Я ответил вполне искренне:



– Мне снова пришли на ум слова рабби Шейнерзона. Насчет того, что абсолютного зла не существует. Что зло – относительно. Странно, правда? Но именно здесь, в гетто, начинаешь иной раз думать: а ну как он прав? И зло – на самом деле, добро. Пусть всего лишь низшая ступень, но – добра! Что скажете, Холберг? Вас это не удивляет?

– Что тут может удивлять, Вайсфельд? – спросил он, задумчиво глядя на редкие огоньки в сгустившихся сумерках. – В конце концов, все может быть объяснено совсем не так, как нам кажется сегодня.

– Например?

– Например, некоторые черты жизни в Брокенвальде. Голодный паек? Но сейчас идет война, испытывают недостаток и даже бедствуют многие жители самой Германии. А здесь, в Брокенвальде, большая часть – подданные иностранных, враждебных государств. Разве не так? Или вот – здесь запрещают табак и алкоголь. Но можно ведь и это расценить не со знаком минус, а со знаком плюс, правда? Например, как заботу о здоровье обитателей гетто. Вы же медик, вы сами знаете, сколь пагубно могут отразиться подобные излишества при нехватке нормальной пищи. А о продуктах я уже говорил… Можно найти много рационального в приказах коменданта – в конце концов, он заботится о дисциплине, а без дисциплины в тяжелых условиях войны и гетто выжить тяжело, – он повернулся ко мне, и я увидел смутную улыбку на его лице. – Все можно объяснить различными способами. И во всяком зле обнаружить всего лишь низшую степень добра, как сказал наш раввин.

– Сегодняшнее событие тоже может иметь положительную интерпретацию?

– Какое событие вы имеете в виду?

– Арест пастора и священника. Запрет на христианское богослужение. То, что запретили еврейские обряды, еще укладывается в какую-то логику – логику гетто. Но при чем тут месса? Нет, это я не понимаю.

– Напротив, – ответил он серьезно. – И это столь же логично – разумеется, я имею в виду ту логику, которую вы удачно назвали логикой гетто. Разве вы сами этого не понимаете? Евреи-христиане всегда испытывали некий дискомфорт: в глазах других христиан они все равно несли печать происхождения. В глазах же соплеменников, оставшихся в лоне иудаизма, выглядели ренегатами. Новое распоряжение комендатуры позволит им преодолеть эту душевную раздвоенность и соединиться со своим народом.

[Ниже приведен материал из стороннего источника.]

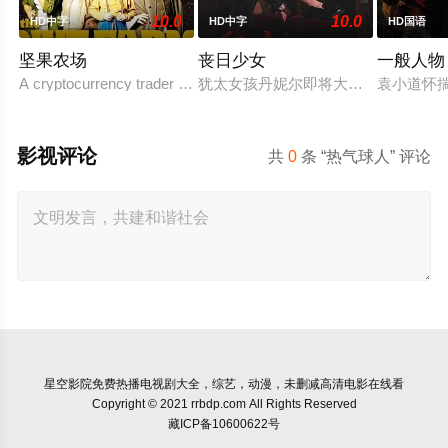
10.0
10.0
HD中字
HD中字
HD国语
坚果农场
丧日少女
一般人物
A cryptocurrency trader from San Francisco takes over his missi
犹太女孩丹妮尔即将大学毕业，却对
袁小道怀
影视评论
共
0
条 “热气球人” 评论
星空影院
免费热播电视剧大全，综艺，动漫，未删减高清电影在线看
Copyright © 2021 rrbdp.com All Rights Reserved
藏ICP备10600622号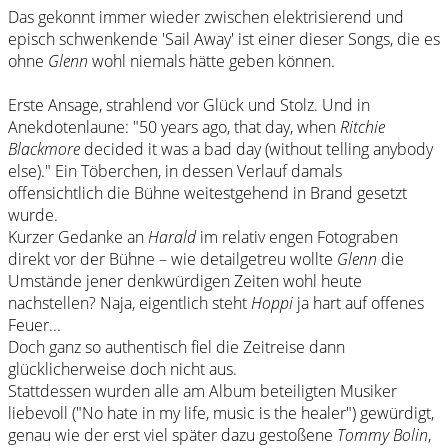
Das gekonnt immer wieder zwischen elektrisierend und
episch schwenkende 'Sail Away' ist einer dieser Songs, die es
ohne
Glenn
wohl niemals hätte geben können.
Erste Ansage, strahlend vor Glück und Stolz. Und in
Anekdotenlaune: "50 years ago, that day, when
Ritchie
Blackmore
decided it was a bad day (without telling anybody
else)." Ein Töberchen, in dessen Verlauf damals
offensichtlich die Bühne weitestgehend in Brand gesetzt
wurde.
Kurzer Gedanke an
Harald
im relativ engen Fotograben
direkt vor der Bühne – wie detailgetreu wollte
Glenn
die
Umstände jener denkwürdigen Zeiten wohl heute
nachstellen? Naja, eigentlich steht
Hoppi
ja hart auf offenes
Feuer...
Doch ganz so authentisch fiel die Zeitreise dann
glücklicherweise doch nicht aus.
Stattdessen wurden alle am Album beteiligten Musiker
liebevoll ("No hate in my life, music is the healer") gewürdigt,
genau wie der erst viel später dazu gestoßene
Tommy Bolin
,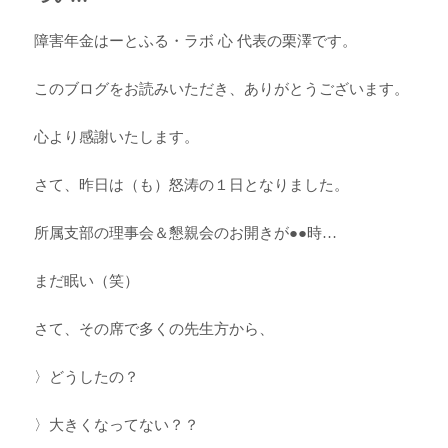
障害年金はーとふる・ラボ 心 代表の栗澤です。
このブログをお読みいただき、ありがとうございます。
心より感謝いたします。
さて、昨日は（も）怒涛の１日となりました。
所属支部の理事会＆懇親会のお開きが●●時…
まだ眠い（笑）
さて、その席で多くの先生方から、
〉どうしたの？
〉大きくなってない？？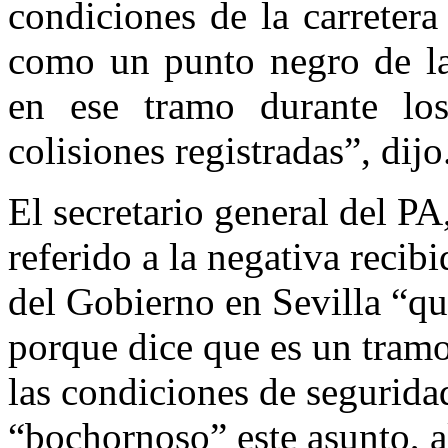
condiciones de la carreter
como un punto negro de la 
en ese tramo durante los
colisiones registradas”, dijo
El secretario general del P
referido a la negativa recib
del Gobierno en Sevilla “qu
porque dice que es un tram
las condiciones de segurida
“bochornoso” este asunto, a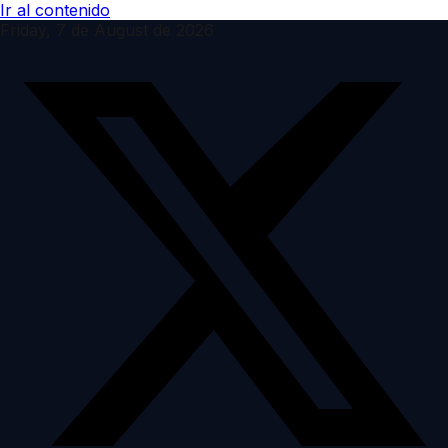
Ir al contenido
Friday, 7 de August de 2026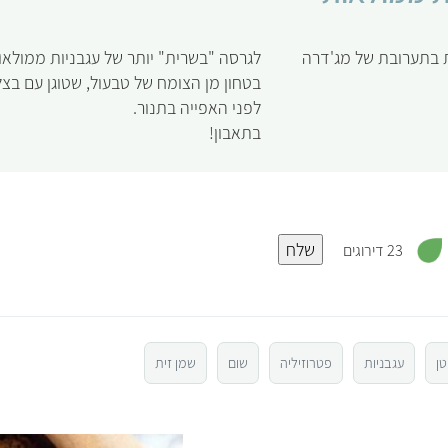
ות בתערובת של מג'דרה
לגרסה "בשרית" יותר של עגבניות ממולא
בטחון מן הצומח של טבעול, שטוגן עם בצל
לפני האפייה בתנור.
בתאבון!
,
שלח
3
23 דירוגים
.
3
מ
ת
ו
ך
5
טן
עגבניות
פטרוזיליה
שום
שמן זית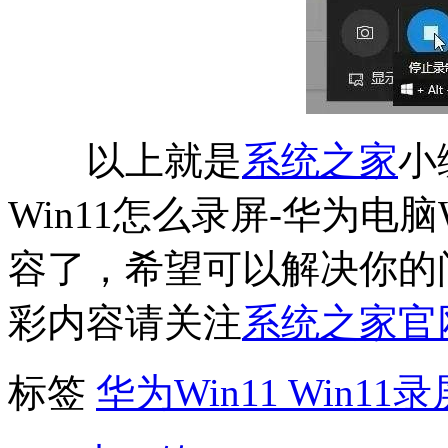
以上就是
系统之家
小
Win11怎么录屏-华为电脑
容了，希望可以解决你的
彩内容请关注
系统之家官
标签
华为Win11
Win11录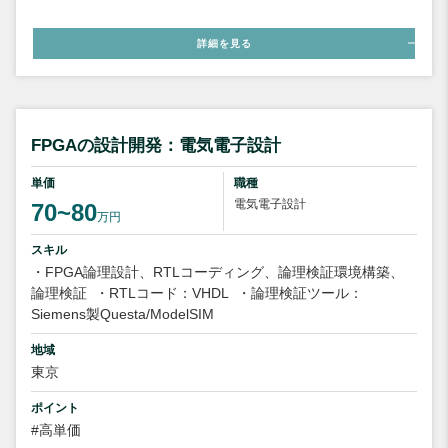
詳細を見る
FPGAの設計開発：電気電子設計
単価
職種
電気電子設計
70~80
万円
スキル
・FPGA論理設計、RTLコーディング、論理検証環境構築、
論理検証
・RTLコード：VHDL
・論理検証ツール：
Siemens製Questa/ModelSIM
地域
東京
ポイント
#高単価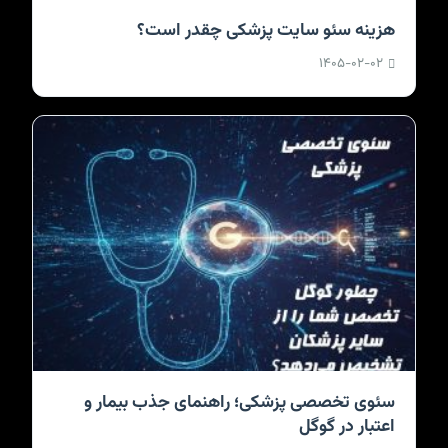
هزینه سئو سایت پزشکی چقدر است؟
۱۴۰۵-۰۲-۰۲
سئوی تخصصی پزشکی؛ راهنمای جذب بیمار و
اعتبار در گوگل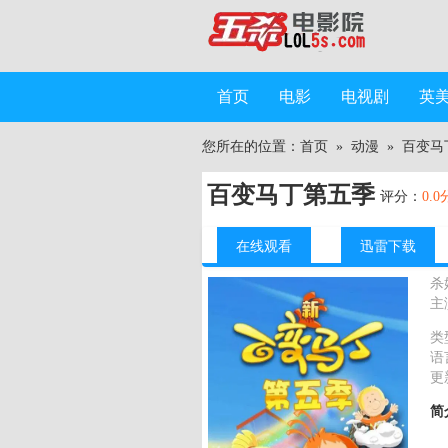
首页
电影
电视剧
英
您所在的位置：
首页
»
动漫
»
百变马
百变马丁第五季
评分：
0.0
在线观看
迅雷下载
杀
主
类
语
更
简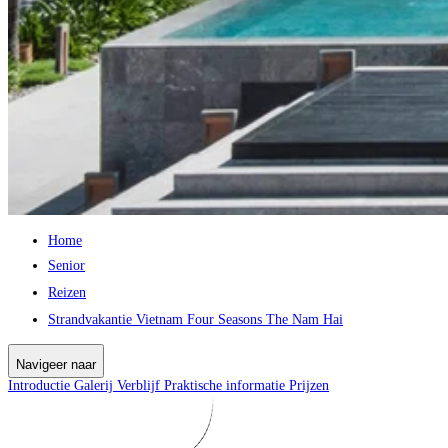
Home
Senior
Reizen
Strandvakantie Vietnam Four Seasons The Nam Hai
Navigeer naar
Introductie
Galerij
Verblijf
Praktische informatie
Prijzen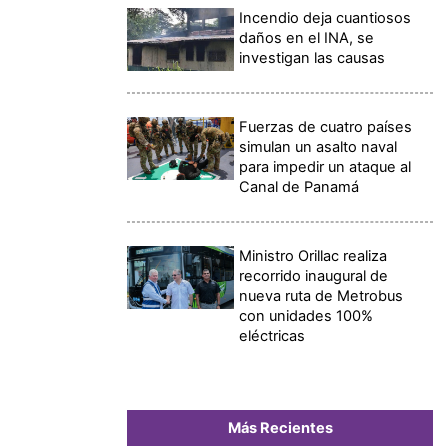
Incendio deja cuantiosos
daños en el INA, se
investigan las causas
Fuerzas de cuatro países
simulan un asalto naval
para impedir un ataque al
Canal de Panamá
Ministro Orillac realiza
recorrido inaugural de
nueva ruta de Metrobus
con unidades 100%
eléctricas
Más Recientes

Как я ни старался, мне не удалось уловить в голосе моего друга ни малейшего намека на иронию.

После короткой паузы, он сказал – уже другим, деловым тоном:

– Я всего лишь сыщик. И для меня зло – очень конкретно… – он погасил окурок. – Вы еще не хотите спать?

– Нет, нисколько.

– Очень хорошо. Тогда, доктор Вайсфельд, расскажите о ваших встречах с покойным режиссером. Я уже убедился в вашей наблюдательности и, честно вам скажу, очень рад, что нашел такого помощника. Итак, я слушаю вас, доктор.

Слова его мне польстили – при том, что я совсем не был уверен в их искренности. Тем не менее, я постарался возможно подробнее воспроизвести мою историю знакомства с Максом Ландау, вплоть до последнего его появления в моем кабинете вместе с женой. Г-н Холберг слушал с обычным внимательно-благожелательным видом. По поводу первой моей встречи – давней, в донацистской Германии – с Ландау он не задавал никаких вопросов. Когда же я заговорил о том, как оказался рядом с режиссером в очереди за обедом, он оживился и попросил меня рассказывать как можно подробнее.

– Это ведь произошло незадолго до убийства, – объяснил Холберг. – Каждая деталь может оказаться важной. Даже если поначалу она показалась вам мелочью. Например, какая-то черта поведения, которая выглядела странной. Может быть, кто-то подходил к нему в очереди. Может быть, он с кем-то заговаривал. Вспомните все очень подробно, Вайсфельд.

– Кроме меня, он разговаривал только с Самуэлем Горански, – сказал я. – В «Купце» он играл Антонио… Ах да, вы же не смотрели спектакль…

Я рассказал о старом попрошайке и об удивившем меня трогательно-нежном отношении к нему язвительного Ландау. Затем перешел к раздражению по отношению к жене, раздражению, которого режиссер не только не стыдился, но даже словно бы выставлял напоказ.